We've been led to believe that the Bush administration is full of people who believe in "strict constructionism" when it comes to the interpretation of the Constitution, and that they want to see jurists who have a similar outlook appointed to the bench. But now we have to wonder if they are, in fact, either confused or beholden to "strict constructionism" only when it suits their needs.

Whatever the case, one thing is clear: The attacks of 9/11/01 were like a family picnic compared to the attack being unleashed by our own government against the very document - and its ideals - that has framed and defined our nation's commitment to democracy for over 200 years. 9/11 was a great tragedy for this nation. But allowing our Constitution to be violated as a result will be the greatest tragedy of all.



4 Comments:

At 1:35 PM, Blogger Charley Foster said...

But the general is correct. The standard for a warrantless search is reasonableness. The standard for a warrant to issue is probable cause. Constitutional scholar Akhil Reed Amar explains the reason for this. At the time of the founding the victim of an illegal search could sue the officer who conducted it. But if the officer obtained a warrant, the officer could not be sued and the victim had no recourse. That's why a warrantless search needed to be only reasonable - a victim of an illegal search had legal recourse - while a warrant could only be issued on probable cause since in that case the victim would have no recourse.

 
At 2:05 PM, Blogger DrewL said...

So, given that a lower threshold is required for a warrantless search, then why obtain a warrant for anything? That would seem to open the door to the government's pretty much doing as they please if they can rely on a flimsy argument of "reasonableness"? What constitutes "reasonable"? And who determines what is "reasonable"?

In addition, the General was stating - STATING - that probable cause is not mentioned in the Fourth Amendment. Clearly, that was an idiotic - not to mention incorrect - thing to say.

 
At 2:19 PM, Blogger Charley Foster said...

The Court ultimately decides what is reasonable, just as it ultimately decides the equally subjective and slippery definition of probable cause. Look at it this way. We can search people without a warrant before they get onto airplanes because it is reasonable to do so. However, if we required a warrant to search people before getting onto airplanes, probable cause would be required.

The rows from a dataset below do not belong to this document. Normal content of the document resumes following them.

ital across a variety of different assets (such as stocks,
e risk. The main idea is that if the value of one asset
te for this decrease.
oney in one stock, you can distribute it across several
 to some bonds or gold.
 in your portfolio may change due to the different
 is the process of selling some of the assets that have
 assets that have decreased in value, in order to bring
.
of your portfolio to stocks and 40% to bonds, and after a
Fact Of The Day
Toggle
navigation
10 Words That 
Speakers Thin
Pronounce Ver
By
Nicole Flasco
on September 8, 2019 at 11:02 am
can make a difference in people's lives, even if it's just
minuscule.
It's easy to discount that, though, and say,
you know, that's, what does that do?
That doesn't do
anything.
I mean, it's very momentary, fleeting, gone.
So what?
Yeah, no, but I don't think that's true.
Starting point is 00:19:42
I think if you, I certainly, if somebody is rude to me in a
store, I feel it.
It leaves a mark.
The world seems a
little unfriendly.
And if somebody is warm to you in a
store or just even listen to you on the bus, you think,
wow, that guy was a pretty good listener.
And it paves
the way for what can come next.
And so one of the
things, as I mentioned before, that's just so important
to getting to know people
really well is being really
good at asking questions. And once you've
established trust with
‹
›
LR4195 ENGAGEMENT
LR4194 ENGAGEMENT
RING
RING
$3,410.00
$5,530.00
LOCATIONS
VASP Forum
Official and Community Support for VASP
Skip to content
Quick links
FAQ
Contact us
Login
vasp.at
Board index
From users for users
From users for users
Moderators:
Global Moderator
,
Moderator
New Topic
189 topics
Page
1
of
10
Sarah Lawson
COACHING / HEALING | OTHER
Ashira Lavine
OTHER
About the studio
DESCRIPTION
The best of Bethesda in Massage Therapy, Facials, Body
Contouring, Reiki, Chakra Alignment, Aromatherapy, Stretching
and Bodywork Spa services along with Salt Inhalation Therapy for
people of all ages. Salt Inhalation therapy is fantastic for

So the question here (and I'm not arguing this point one way or the other) is whether the searches that are the subject of the current controversy are reasonable.

 
At 3:45 PM, Blogger DrewL said...

Yeah, I see the point. And I suppose it would follow that, if it is reasonable to search someone at the airport before getting on a flight, that it would require probable cause - and thus a warrant - to go to a person's house to search before they even leave for the airport.

In the case of the wiretaps, the White House and the DoJ apparently feel that it is reasonable to listen in on phone conversations, whereas others may feel that such an action should require probable cause. I am of the latter belief, that eavesdropping on one's telephone conversation should not be considered to be "reasonable". That is invasive.

The airport example is one where the person has to submit to the search in order to board a flight; they can avoid the search by choosing not to fly. But is it reasonable to invade a phone conversation when the parties on either end are not submitting to the search as a pre-condition of making the phone call, as airline travelers are doing when they fly? I think that gets more to the heart of the issue. Should I have a right to a private conversation without the spectre of an eavesdropper listening in unless there is a higher standard of evidence - i.e. probable cause - to justify such surveillance? That would be my contention.

No doubt, the courts will sort this out at some level. And the appointments of Roberts and Alito to the SCOTUS may have a strong bearing on the outcome.